## Task objective
Which lines of the entries contain the word "your"? Please list them.

## Provided data
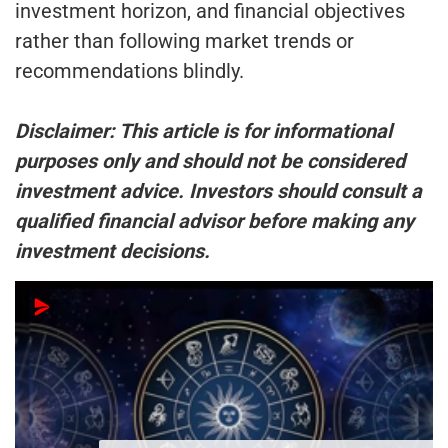
investment horizon, and financial objectives
rather than following market trends or
recommendations blindly.
Disclaimer: This article is for informational
purposes only and should not be considered
investment advice. Investors should consult a
qualified financial advisor before making any
investment decisions.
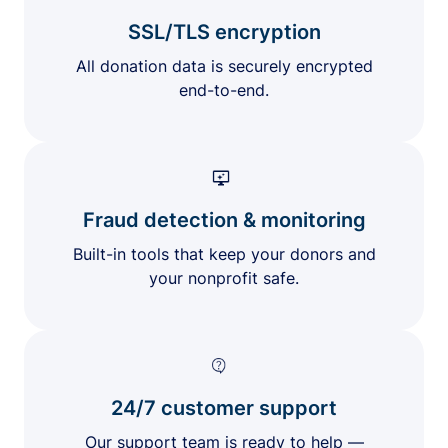
SSL/TLS encryption
All donation data is securely encrypted
end-to-end.
Fraud detection & monitoring
Built-in tools that keep your donors and
your nonprofit safe.
24/7 customer support
Our support team is ready to help —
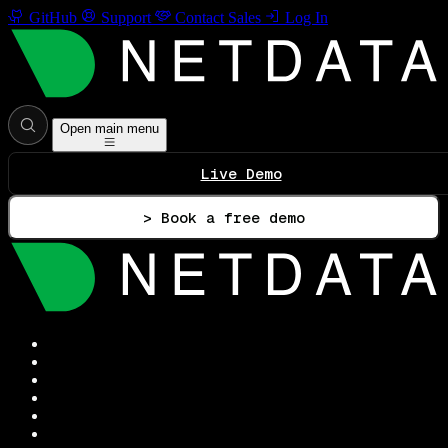
GitHub
Support
Contact Sales
Log In
Open main menu
Live Demo
> Book a free demo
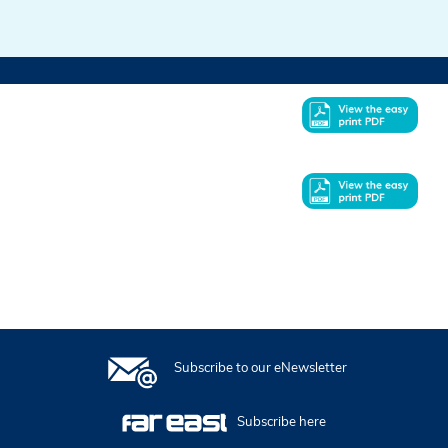
In this issue
Subscribe to our eNewsletter
Subscribe here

## Task output
Built-in tools that keep your donors and
your nonprofit safe.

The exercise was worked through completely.